Sacramento County Breaks Ground on New Courthouse

A long overdue makeover for one of California’s busiest state courts is finally underway as officials announced Friday construction has started on a half billion-dollar courthouse in downtown Sacramento.

SACRAMENTO, Calif. (CN) — A long overdue makeover for one of California’s busiest state courts is finally underway as officials announced Friday construction has started on a half billion-dollar courthouse in downtown Sacramento.

After routinely getting bumped in favor of other courthouse projects and stalled by lack of funding over the last decade, Sacramento County Superior Court officials are celebrating the project’s progression from “mirage” to reality.

“Notwithstanding numerous challenges over the last decade, we finally see light at the end of the tunnel,” said Presiding Judge Russell Hom in a statement. “Replacing the antiquated downtown courthouse with a new state-of-the-art court facility will not only bring renewed prosperity to the Sacramento region but more importantly, meet the much-needed judicial needs of our growing community for years to come.”

Slated for 17 floors and 53 courtrooms, the new 538,000 square-foot building will cover an entire city block and house the court’s criminal and civil operations. At an estimated cost of over $480 million, the project also includes a large jury assembly room, food services, civil settlement center and will bring all of the court’s administrative arms under one roof.

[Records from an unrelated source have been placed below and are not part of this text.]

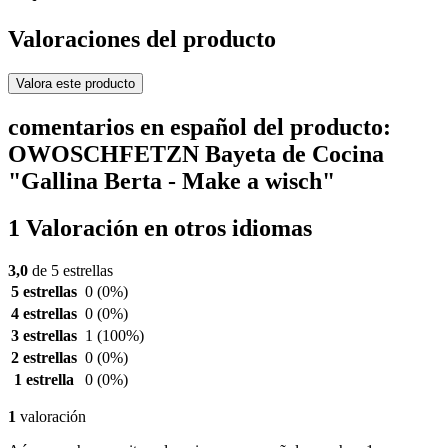
Valoraciones del producto
Valora este producto
comentarios en español del producto:
OWOSCHFETZN Bayeta de Cocina
"Gallina Berta - Make a wisch"
1 Valoración en otros idiomas
3,0
de 5 estrellas
5 estrellas
0
(0%)
4 estrellas
0
(0%)
3 estrellas
1
(100%)
2 estrellas
0
(0%)
1 estrella
0
(0%)
1
valoración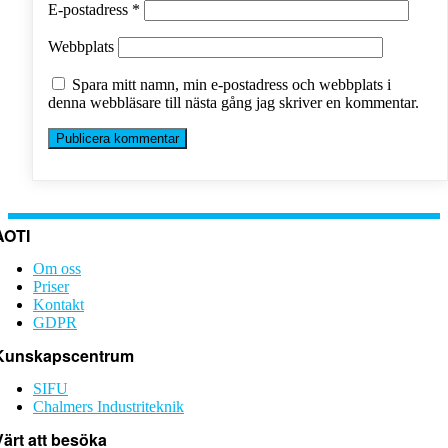
E-postadress
*
Webbplats
Spara mitt namn, min e-postadress och webbplats i
denna webbläsare till nästa gång jag skriver en kommentar.
AOTI
Om oss
Priser
Kontakt
GDPR
Kunskapscentrum
SIFU
Chalmers Industriteknik
Värt att besöka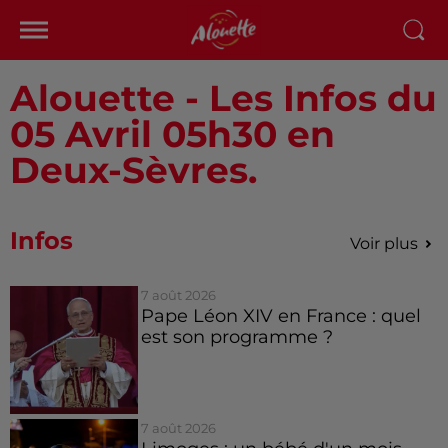
Alouette - Les Infos du
05 Avril 05h30 en
Deux-Sèvres.
Infos
Voir plus
7 août 2026
Pape Léon XIV en France : quel
est son programme ?
7 août 2026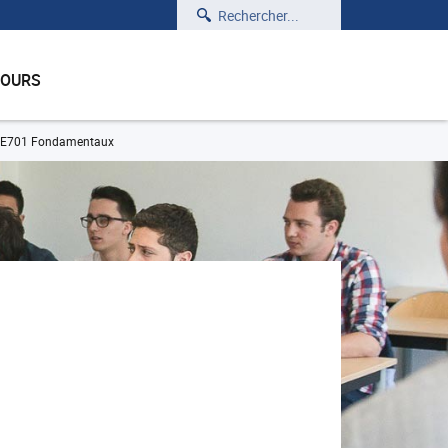
Rechercher
COURS
E701 Fondamentaux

With a projected completion date of December 2023, the building will replace the nearby Gordon D. Schaber Courthouse, which court executives describe as an outdated “logistical nightmare” and public safety challenge.   

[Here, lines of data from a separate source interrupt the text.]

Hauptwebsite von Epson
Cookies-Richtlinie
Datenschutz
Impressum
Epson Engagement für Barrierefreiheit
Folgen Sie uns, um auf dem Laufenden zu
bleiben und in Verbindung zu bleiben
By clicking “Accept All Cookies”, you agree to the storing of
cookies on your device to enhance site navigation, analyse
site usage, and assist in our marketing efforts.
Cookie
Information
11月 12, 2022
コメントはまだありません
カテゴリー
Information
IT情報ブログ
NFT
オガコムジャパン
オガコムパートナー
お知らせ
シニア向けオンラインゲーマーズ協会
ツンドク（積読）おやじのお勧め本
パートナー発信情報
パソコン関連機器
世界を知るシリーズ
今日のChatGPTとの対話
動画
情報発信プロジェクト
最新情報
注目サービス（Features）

Rising in the shadow of the similarly sized Robert T. Matsui Federal Courthouse, the new building will also allow the court to consolidate operations from three different facilities.

Named after the longtime dean of McGeorge School of Law, the current courthouse has a host of problems including a lack of fire sprinklers and just one circulation route for defendants that funnels inmates directly past the clerk and judges’ quarters. And most of the courtrooms are well below standard size.

“We’re in the dark ages,” the court’s executive officer and former judge Lloyd Connelly told Courthouse News during a tour in 2016. “We in Sacramento are used to this system, but other judges think we are nuts.”

But after securing a firm funding commitment from the Legislature and then-Governor Jerry Brown in 2018, the project in the northwest corner of downtown Sacramento is finally into the construction phase.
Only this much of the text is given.